2001年 夏
それから七瀬は何度かその番号に電話をかけてみたが、聞こえてくるのはきまってザーザーという混線音だった。それは高低を伴って、時には波の音にも、時には風の音にも聞こえた。何度かケイタイを耳に押し当てているうちに、どこかでこんな音を聞いたことがあるような気がしてきた。それもずっと以前に。
ほのかな郷愁すら誘いはじめた音。だが、記憶の糸がなかなかたぐれない。それから一週間ほど経った日曜日のことだった。近くの短大でフリーマーケットが催され、七瀬も子供を連れて出かけたのだが、そこでがらくたの山に埋もれていた黒いダイヤル式の電話機を目にした時、ぼんやりしていた記憶が鮮明になった。今から二十年以上も前のあのアパートのことが……。

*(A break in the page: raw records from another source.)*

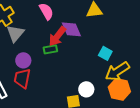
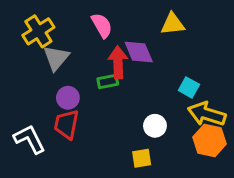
red arrow: (57, 36) -> (118, 62), turned 140
yellow arrow: (117, 71) -> (207, 114), turned 50
white circle: (86, 89) -> (155, 126), moved

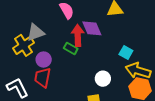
yellow cross: (38, 31) -> (24, 45), moved
gray triangle: (56, 58) -> (36, 32), turned 30
green rectangle: (108, 82) -> (71, 48), turned 40

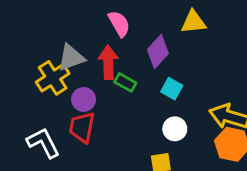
purple diamond: (92, 28) -> (158, 51), turned 65
red arrow: (78, 35) -> (108, 62), moved
cyan square: (126, 52) -> (172, 89), moved

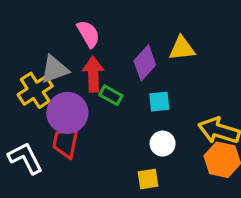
yellow triangle: (193, 22) -> (182, 48), moved
pink semicircle: (119, 24) -> (88, 34), moved
cyan square: (172, 89) -> (159, 102), turned -35
purple circle: (84, 99) -> (67, 113), size x1.6

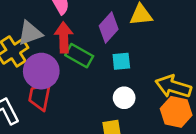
green rectangle: (111, 95) -> (79, 56), size x1.4

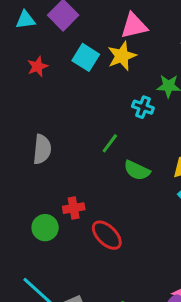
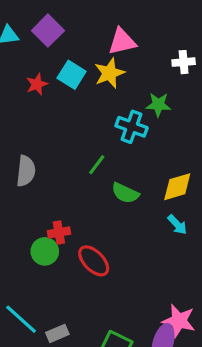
red star: (38, 66) -> (37, 84), moved
cyan cross: (143, 107) -> (132, 127), size x1.4
green circle: (45, 228) -> (45, 251), moved

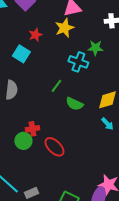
cyan square: (72, 75) -> (21, 54), moved
red star: (37, 84) -> (35, 35), moved

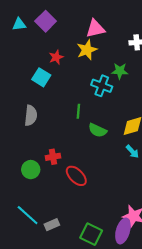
green line: (56, 86) -> (78, 111), turned -32
green circle: (23, 141) -> (31, 170), moved

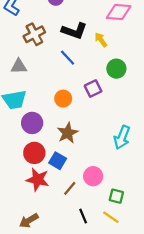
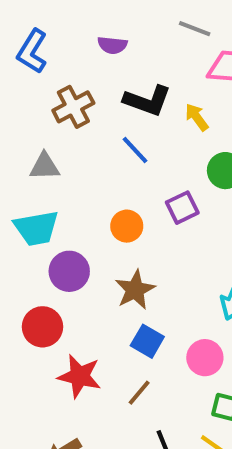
red circle: (34, 153) -> (42, 327), moved
blue square: (58, 161) -> (147, 341), moved
pink circle: (93, 176) -> (205, 358), moved

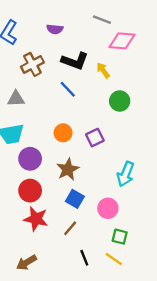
purple square: (182, 208) -> (95, 138), moved
red circle: (42, 327) -> (30, 191), moved

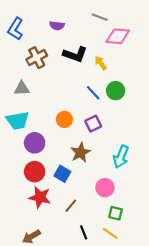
blue line: (68, 89) -> (93, 93), moved
brown star: (68, 169) -> (80, 152), moved
blue square: (75, 199) -> (62, 174), moved

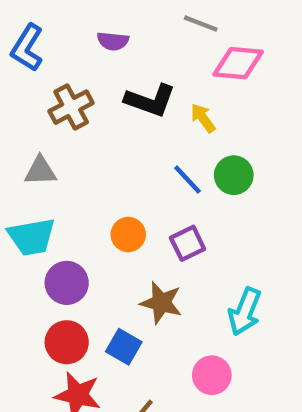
brown star: (80, 152) -> (161, 303), turned -30

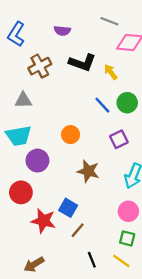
purple square: (188, 243) -> (119, 139), moved
red circle: (67, 342) -> (21, 192), moved
blue square: (124, 347) -> (68, 208), moved
pink circle: (212, 375) -> (128, 211), moved

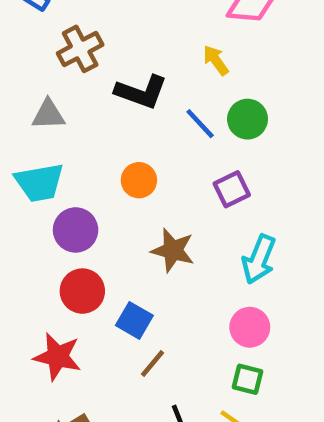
black L-shape: (82, 63) -> (141, 92), moved
red circle: (21, 192) -> (82, 291), moved
red star: (43, 221) -> (57, 357), moved

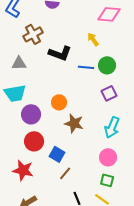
blue line: (200, 124) -> (86, 67), turned -42
orange circle: (139, 180) -> (59, 102), moved
purple square: (232, 189) -> (109, 93), moved

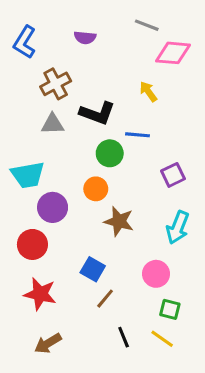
gray triangle: (19, 63) -> (53, 124), moved
green circle: (107, 65) -> (110, 153), moved
red circle: (34, 141) -> (32, 244), moved
pink circle: (108, 157) -> (156, 274), moved

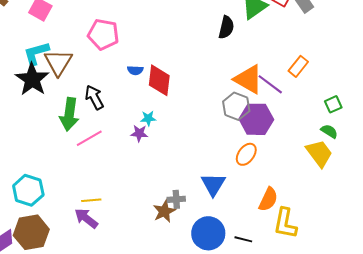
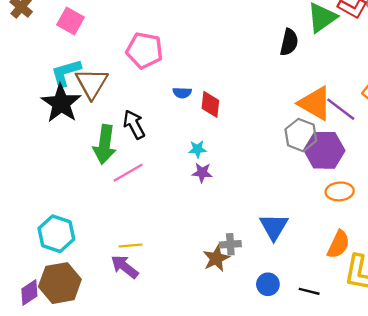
red diamond: (159, 80) -> (210, 104), size x0.7
purple star: (139, 133) -> (202, 173), moved
orange ellipse: (246, 154) -> (340, 191), moved, turned 50
blue circle: (208, 233) -> (268, 284), size x0.6

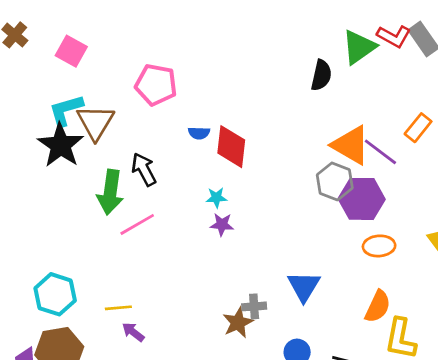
red diamond: (210, 104) -> (231, 147), size x1.4
yellow line: (130, 245) -> (118, 308), moved
purple arrow: (125, 267) -> (133, 332), size x0.7

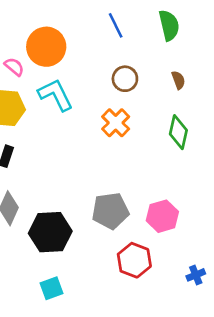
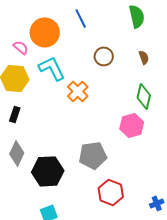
blue line: (116, 25) -> (81, 18), moved
orange cross: (116, 123) -> (78, 91), moved
pink hexagon: (162, 216) -> (132, 125), moved

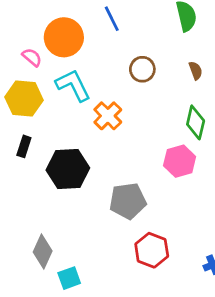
gray diamond: (17, 153) -> (43, 252), moved
black hexagon: (48, 171) -> (68, 169), moved

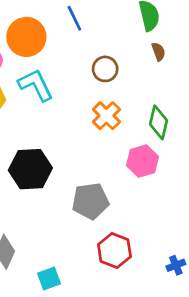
brown semicircle: (196, 71) -> (159, 52), moved
orange cross: (108, 116) -> (106, 116), moved
cyan square: (69, 278) -> (49, 279), moved

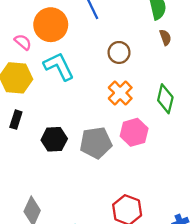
pink hexagon: (143, 161) -> (134, 132), moved
black hexagon: (30, 169) -> (54, 139), size x0.7
gray pentagon: (90, 201) -> (96, 143), moved

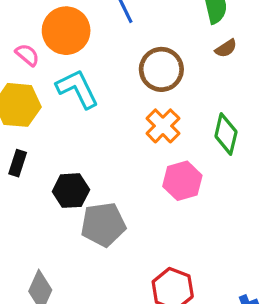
brown semicircle: (165, 37) -> (226, 48), turned 77
brown circle: (119, 52) -> (161, 69), size x1.4
gray pentagon: (96, 143) -> (103, 224), moved

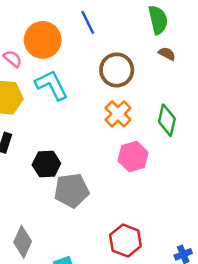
brown semicircle: (226, 48) -> (167, 54), turned -120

当時、七瀬は大学生だった。下宿していたアパートは風呂もついてない粗末な木造の二階屋だったが、ただ各階の廊下の奥には当時としては珍しく共同電話が置かれていて、ベルが鳴ったらアパートにいる誰かが要件を取り次ぐきまりになっていた。ちょうど二階の突き当たりの部屋を借りていた七瀬は、きまってこの取り次ぎ役になった。ドアをノックして中から何の返答もなければ、伝言をメモした紙をドアの隙間に差し入れたりもした。そして重量感のあるその黒い受話器を耳に当てるたびに、きまって混線したような音が流れてたきのだ。
七瀬は、当時つきあっていたほかの大学の女の子と、その混線音の中でよく長い会話をしたものだった。『学園祭はいつからなの?』『今度、港に大きな外国船がくるんだ』『あと必修どれくらい残ってる?』『就職先、どこを回ったの?』。そっちの電話からも雑音が聞こえるのかとその子に尋ねたことがあった。『いいえ、そんなものは聞こえない。ただ、あなたの声だけがはっきりと聞こえる・・・・・・』
ビニールシートを広げて、古着やら、アクセサリーやらを売っている短大生を目にしていると、七瀬の脳裏にも二十数年前の日々が巡ってきた。中でも、在学中、四年間住み続けたその古いアパートはいまだに彼の遠い記憶の中心に建ち残っていた。
あの若かった自分、大学生の頃の自分に戻って、亮子の前に現れたら、彼女はどんな顔をするだろう? どんな目でオレを見てくれるんだろう?
七瀬は無性にあのアパートを訪ねてみたくなった。すでに二十年以上も前のことだ、あんな古いアパートなど、とっくに取り壊されているに違いないと思いながらも。
その夜も、またあの電話が鳴った。短く鳴って止んだ呼び出し音は、自分をその場所へと誘っているようにも思えた。七瀬は遠い日の記憶を追うのがやめられなくなった。残り少ない盛夏に過ぎ去った季節の灼けるような匂いが重なった。
遠いデザインとは、遺伝子の設計図のこと。
14年前の2001年が舞台。
中年男が若い女性に憧れる、よくあるテーマの小説。
この歳になると。そんなことしか書けませんので…。
地域の産業支援を本格的にやりだしてから、
コピーを前みたいに書けなくなったので、
その手慰みのつもりで書いています。